Scan each line of the records for the word "resolution" and extract the ones that have it.

Items from a data source
□ □ □ □ □ □ □

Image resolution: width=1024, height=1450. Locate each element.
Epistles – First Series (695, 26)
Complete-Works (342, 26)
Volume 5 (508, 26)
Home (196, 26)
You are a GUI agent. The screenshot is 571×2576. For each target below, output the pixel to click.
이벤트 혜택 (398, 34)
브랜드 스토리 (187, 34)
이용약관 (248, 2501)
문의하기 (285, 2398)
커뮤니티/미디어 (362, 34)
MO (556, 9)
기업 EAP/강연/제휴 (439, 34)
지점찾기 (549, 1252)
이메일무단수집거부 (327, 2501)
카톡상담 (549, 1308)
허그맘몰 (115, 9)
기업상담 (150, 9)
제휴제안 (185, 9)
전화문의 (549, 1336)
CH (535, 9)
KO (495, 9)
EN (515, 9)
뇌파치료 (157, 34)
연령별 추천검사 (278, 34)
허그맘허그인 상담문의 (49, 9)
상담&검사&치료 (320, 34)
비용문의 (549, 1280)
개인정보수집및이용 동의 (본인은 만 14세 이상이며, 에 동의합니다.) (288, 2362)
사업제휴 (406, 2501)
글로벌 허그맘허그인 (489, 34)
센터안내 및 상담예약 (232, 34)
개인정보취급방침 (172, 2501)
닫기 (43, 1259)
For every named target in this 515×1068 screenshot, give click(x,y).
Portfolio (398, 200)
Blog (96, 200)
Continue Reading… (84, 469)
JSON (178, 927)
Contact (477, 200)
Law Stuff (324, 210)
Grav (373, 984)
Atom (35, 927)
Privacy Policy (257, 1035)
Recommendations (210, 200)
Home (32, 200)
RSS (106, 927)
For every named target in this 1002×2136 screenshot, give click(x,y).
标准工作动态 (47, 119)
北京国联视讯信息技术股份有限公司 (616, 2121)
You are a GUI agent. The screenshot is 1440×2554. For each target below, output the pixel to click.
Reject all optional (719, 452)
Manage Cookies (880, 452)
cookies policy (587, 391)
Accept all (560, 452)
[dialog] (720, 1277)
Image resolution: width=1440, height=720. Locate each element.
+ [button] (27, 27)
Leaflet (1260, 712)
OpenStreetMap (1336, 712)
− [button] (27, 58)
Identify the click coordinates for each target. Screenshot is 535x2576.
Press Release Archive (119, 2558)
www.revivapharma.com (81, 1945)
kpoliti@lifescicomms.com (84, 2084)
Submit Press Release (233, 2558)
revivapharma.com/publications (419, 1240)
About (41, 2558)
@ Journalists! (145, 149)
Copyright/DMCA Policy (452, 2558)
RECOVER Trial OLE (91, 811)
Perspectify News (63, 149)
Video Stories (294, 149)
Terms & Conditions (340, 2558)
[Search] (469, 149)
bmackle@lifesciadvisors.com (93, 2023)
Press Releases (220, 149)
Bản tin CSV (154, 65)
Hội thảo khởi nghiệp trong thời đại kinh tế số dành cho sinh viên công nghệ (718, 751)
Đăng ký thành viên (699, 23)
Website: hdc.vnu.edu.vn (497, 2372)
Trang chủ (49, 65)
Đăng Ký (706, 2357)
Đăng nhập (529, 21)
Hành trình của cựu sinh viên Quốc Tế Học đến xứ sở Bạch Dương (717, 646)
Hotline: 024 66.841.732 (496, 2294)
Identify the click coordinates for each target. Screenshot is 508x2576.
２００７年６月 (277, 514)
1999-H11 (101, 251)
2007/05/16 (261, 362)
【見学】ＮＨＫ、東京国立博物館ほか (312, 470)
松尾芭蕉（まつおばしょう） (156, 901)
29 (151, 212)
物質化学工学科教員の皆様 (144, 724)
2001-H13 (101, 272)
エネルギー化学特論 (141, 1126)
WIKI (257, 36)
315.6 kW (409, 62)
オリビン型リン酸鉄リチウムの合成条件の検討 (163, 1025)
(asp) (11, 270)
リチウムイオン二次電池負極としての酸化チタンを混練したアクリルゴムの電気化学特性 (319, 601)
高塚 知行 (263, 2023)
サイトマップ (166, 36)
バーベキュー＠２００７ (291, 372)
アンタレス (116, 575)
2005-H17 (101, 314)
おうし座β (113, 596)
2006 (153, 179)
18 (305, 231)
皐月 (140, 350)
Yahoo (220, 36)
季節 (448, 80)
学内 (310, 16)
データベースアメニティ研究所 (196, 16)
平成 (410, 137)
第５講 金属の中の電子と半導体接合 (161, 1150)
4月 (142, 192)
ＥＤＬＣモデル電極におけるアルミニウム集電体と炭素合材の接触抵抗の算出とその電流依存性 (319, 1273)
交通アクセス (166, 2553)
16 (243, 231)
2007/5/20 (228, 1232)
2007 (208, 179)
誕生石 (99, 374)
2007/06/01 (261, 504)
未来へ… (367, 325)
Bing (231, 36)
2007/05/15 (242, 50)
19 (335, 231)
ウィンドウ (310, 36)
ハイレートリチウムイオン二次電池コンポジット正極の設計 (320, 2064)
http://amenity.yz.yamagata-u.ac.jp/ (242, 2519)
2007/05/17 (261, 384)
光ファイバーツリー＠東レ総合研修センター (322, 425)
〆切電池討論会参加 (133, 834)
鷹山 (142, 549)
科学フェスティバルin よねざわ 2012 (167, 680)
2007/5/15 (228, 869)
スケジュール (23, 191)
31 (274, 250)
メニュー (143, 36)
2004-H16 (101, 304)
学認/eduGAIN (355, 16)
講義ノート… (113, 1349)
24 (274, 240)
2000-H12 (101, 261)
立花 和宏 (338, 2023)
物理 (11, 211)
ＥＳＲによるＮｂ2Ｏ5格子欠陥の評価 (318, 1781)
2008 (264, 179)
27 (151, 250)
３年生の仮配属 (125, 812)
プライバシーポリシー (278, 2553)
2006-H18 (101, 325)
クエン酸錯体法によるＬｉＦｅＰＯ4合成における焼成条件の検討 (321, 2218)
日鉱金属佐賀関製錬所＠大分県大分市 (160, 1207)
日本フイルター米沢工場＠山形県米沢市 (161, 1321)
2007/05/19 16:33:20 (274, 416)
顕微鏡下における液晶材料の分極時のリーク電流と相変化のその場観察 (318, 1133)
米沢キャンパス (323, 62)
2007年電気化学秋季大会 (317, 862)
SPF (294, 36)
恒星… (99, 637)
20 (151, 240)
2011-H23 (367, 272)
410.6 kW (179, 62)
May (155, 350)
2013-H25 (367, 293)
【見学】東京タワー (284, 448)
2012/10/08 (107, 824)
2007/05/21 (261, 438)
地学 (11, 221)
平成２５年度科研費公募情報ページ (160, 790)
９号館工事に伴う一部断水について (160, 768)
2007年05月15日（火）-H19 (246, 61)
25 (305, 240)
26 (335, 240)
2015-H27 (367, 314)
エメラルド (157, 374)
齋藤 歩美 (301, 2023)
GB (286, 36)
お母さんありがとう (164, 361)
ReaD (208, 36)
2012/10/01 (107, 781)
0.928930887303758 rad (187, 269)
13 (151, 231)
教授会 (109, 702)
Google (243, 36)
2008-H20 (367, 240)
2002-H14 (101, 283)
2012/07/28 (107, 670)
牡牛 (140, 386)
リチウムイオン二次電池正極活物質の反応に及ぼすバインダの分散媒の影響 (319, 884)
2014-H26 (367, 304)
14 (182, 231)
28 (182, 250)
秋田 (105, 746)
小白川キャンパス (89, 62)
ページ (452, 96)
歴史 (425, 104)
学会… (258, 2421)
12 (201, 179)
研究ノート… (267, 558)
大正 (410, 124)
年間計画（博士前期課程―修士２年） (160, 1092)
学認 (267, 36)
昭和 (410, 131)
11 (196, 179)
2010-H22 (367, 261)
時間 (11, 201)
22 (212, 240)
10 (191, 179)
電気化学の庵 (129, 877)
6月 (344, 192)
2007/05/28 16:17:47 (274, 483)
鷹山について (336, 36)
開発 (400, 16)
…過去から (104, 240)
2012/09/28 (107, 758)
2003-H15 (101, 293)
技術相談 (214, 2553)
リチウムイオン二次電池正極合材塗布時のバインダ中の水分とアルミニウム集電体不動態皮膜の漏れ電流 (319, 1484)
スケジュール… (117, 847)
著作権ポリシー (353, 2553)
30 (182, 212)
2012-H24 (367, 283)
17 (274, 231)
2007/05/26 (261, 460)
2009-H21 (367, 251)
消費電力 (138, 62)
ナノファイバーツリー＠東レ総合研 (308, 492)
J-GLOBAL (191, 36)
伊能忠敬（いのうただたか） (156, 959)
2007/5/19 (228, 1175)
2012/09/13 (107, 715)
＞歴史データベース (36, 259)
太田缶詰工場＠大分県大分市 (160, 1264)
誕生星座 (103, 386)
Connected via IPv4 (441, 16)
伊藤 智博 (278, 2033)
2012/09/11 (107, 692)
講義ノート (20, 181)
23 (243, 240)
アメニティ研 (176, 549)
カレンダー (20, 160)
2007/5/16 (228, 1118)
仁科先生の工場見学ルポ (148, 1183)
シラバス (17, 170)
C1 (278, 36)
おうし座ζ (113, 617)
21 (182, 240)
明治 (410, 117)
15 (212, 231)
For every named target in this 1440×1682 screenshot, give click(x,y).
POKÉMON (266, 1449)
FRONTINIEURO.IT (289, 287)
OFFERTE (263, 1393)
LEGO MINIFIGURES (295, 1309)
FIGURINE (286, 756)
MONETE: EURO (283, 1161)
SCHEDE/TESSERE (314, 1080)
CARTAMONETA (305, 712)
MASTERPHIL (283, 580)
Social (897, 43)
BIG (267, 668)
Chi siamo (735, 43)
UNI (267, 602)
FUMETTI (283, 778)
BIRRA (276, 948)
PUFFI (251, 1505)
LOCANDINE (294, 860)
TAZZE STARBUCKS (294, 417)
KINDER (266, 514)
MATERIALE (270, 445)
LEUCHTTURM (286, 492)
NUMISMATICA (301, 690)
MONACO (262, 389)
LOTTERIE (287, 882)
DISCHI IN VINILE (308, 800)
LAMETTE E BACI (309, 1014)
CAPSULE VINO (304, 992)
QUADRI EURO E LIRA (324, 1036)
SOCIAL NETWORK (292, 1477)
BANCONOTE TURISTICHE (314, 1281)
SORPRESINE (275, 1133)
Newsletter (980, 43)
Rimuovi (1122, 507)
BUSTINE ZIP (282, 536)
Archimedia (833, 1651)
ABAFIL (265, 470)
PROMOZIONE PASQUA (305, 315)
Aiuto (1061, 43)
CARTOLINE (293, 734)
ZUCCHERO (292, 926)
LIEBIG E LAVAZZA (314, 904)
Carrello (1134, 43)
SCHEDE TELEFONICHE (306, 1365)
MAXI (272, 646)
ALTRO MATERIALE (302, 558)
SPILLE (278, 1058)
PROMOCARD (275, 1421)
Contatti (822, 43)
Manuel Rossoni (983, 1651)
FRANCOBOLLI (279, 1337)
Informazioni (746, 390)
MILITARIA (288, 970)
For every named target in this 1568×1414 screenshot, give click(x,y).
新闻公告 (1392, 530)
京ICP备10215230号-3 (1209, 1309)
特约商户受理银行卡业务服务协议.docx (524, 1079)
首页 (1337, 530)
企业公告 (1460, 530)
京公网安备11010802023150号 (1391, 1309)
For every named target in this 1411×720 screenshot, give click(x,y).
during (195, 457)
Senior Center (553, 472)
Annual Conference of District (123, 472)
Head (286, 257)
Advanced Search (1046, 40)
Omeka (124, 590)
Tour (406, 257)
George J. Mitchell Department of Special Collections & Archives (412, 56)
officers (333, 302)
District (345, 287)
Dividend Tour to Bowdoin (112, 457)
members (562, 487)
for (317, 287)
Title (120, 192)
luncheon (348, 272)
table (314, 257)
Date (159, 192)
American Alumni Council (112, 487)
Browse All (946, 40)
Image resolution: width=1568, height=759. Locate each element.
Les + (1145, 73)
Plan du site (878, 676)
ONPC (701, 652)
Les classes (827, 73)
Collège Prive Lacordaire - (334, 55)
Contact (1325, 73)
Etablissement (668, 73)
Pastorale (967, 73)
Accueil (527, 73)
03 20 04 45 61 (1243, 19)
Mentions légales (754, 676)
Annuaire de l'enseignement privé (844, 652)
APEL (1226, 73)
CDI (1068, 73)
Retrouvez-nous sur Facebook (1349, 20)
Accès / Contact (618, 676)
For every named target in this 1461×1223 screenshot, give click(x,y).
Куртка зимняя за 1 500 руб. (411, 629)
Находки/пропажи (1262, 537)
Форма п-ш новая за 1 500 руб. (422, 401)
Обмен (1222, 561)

□ □ □ □ □ □ □

§ Exercise response
Image resolution: width=1024, height=1450. Locate each element.
Image resolution: width=1440, height=720. Locate each element.
Image resolution: width=1568, height=759. Locate each element.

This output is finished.